(PROVIDED DATA)
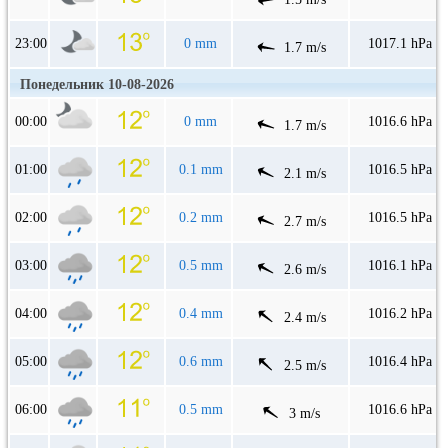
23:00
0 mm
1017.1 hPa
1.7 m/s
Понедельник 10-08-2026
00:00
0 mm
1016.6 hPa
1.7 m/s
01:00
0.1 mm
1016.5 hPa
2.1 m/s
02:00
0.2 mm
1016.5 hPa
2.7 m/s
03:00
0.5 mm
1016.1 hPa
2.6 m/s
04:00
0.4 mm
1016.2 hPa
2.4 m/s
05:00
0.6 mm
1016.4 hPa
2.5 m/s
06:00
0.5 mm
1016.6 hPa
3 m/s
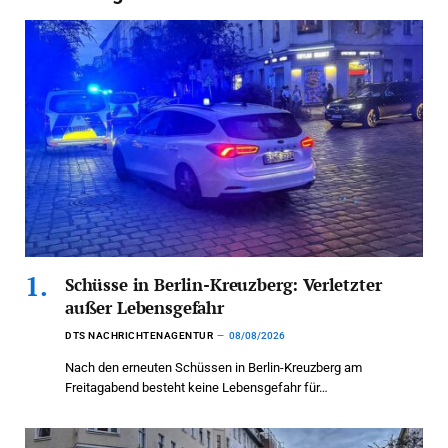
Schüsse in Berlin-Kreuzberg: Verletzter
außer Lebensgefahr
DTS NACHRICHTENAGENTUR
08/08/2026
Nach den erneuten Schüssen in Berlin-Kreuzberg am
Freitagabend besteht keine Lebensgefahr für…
(End PROVIDED DATA)
PROBLEM DESCRIPTION → Only the lines from the one holding "Nach den erneuten" through the end of the records should appear in the answer, each repeated exactly.

ANSWER TO THIS EXERCISE →
Nach den erneuten Schüssen in Berlin-Kreuzberg am
Freitagabend besteht keine Lebensgefahr für…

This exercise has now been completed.